:: Dataset extract ::
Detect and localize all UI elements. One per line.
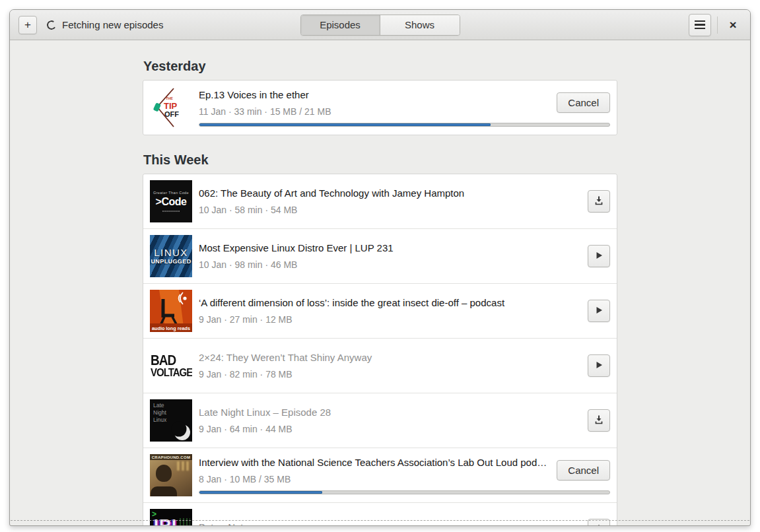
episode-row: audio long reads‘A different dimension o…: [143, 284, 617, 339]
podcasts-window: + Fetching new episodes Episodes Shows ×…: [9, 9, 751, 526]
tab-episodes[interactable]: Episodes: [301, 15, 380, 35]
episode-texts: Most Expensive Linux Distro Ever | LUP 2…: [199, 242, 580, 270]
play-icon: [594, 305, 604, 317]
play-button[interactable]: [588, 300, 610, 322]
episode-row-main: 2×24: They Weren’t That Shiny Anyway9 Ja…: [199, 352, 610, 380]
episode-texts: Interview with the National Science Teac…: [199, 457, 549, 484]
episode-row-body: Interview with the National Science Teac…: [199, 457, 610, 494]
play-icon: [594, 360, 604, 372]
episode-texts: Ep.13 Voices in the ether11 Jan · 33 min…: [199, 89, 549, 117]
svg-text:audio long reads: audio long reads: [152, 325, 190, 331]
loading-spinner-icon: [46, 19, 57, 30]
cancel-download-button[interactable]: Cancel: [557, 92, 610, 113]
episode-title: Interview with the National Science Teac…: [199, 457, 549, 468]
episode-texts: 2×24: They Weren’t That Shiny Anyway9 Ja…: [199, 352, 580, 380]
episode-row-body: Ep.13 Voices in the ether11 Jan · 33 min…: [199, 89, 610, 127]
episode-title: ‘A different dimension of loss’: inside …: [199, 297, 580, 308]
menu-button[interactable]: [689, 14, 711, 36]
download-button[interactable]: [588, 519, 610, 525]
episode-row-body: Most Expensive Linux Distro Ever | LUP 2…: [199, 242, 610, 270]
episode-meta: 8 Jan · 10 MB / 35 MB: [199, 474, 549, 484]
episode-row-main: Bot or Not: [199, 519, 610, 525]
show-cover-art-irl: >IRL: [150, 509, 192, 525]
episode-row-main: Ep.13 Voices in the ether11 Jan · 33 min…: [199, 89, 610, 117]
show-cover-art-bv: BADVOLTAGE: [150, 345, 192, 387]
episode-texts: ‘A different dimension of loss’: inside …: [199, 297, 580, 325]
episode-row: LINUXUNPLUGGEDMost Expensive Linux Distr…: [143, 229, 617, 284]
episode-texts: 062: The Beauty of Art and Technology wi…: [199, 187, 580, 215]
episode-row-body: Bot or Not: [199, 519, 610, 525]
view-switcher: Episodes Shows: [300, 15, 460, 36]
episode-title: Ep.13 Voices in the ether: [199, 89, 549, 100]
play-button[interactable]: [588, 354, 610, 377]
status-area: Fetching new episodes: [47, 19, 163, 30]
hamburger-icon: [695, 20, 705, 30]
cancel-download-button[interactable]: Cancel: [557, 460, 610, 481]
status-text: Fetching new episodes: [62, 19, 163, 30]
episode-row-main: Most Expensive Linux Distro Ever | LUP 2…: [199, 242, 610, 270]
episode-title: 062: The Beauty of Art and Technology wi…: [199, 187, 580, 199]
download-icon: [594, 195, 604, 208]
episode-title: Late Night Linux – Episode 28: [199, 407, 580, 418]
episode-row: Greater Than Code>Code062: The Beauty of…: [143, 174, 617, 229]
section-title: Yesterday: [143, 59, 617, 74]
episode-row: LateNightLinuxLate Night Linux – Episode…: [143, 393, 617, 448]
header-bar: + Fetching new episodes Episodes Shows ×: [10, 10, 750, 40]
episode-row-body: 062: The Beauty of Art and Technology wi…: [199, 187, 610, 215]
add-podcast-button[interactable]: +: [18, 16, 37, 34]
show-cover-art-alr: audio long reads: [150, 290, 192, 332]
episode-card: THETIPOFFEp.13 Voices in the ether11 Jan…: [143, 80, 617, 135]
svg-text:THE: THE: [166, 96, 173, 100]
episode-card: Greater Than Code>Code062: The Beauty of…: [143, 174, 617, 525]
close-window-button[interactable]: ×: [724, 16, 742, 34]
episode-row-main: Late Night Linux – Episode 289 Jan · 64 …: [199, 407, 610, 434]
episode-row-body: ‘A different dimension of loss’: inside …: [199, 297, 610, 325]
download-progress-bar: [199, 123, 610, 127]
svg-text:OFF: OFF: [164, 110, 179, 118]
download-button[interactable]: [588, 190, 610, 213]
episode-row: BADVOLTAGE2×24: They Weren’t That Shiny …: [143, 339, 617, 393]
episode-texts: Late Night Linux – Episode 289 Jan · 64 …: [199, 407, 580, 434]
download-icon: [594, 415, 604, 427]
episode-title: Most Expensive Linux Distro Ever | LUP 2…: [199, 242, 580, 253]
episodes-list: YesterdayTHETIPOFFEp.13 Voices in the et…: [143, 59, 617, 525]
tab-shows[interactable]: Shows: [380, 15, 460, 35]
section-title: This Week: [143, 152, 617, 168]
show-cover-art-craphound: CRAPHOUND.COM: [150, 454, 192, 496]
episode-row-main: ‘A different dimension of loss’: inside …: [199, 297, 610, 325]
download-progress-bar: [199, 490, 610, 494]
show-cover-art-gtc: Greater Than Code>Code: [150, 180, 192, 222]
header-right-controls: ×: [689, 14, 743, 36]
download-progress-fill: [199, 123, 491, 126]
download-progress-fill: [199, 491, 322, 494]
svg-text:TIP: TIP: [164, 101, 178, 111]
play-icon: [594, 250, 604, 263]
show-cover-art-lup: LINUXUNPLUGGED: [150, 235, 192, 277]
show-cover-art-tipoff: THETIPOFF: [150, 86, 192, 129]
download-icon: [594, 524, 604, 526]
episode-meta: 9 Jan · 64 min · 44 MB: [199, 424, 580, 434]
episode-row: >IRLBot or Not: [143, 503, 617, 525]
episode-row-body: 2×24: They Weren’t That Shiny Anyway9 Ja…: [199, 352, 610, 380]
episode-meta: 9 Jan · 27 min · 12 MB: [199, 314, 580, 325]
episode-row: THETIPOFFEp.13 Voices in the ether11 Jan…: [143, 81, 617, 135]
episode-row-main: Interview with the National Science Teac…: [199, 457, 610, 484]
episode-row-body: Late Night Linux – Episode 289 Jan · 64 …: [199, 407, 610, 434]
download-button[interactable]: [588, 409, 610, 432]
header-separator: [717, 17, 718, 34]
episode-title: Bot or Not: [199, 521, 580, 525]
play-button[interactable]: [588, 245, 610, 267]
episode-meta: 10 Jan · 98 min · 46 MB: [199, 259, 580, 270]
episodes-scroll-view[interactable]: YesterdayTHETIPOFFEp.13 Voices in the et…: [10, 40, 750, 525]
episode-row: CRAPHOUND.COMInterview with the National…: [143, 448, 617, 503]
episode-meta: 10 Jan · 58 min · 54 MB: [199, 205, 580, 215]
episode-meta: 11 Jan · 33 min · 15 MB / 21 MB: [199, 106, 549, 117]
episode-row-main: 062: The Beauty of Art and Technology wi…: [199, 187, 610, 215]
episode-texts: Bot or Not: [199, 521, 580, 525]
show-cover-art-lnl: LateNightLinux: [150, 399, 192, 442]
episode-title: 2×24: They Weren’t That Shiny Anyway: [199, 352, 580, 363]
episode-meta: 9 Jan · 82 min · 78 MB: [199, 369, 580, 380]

:: Task directions ::
Every line above that includes the word "meta" must appear in the answer.

:: Solution for this task ::
episode-meta: 8 Jan · 10 MB / 35 MB: [199, 474, 549, 484]
episode-meta: 9 Jan · 64 min · 44 MB: [199, 424, 580, 434]
episode-meta: 9 Jan · 27 min · 12 MB: [199, 314, 580, 325]
episode-meta: 10 Jan · 98 min · 46 MB: [199, 259, 580, 270]
episode-meta: 10 Jan · 58 min · 54 MB: [199, 205, 580, 215]
episode-meta: 11 Jan · 33 min · 15 MB / 21 MB: [199, 106, 549, 117]
episode-meta: 9 Jan · 82 min · 78 MB: [199, 369, 580, 380]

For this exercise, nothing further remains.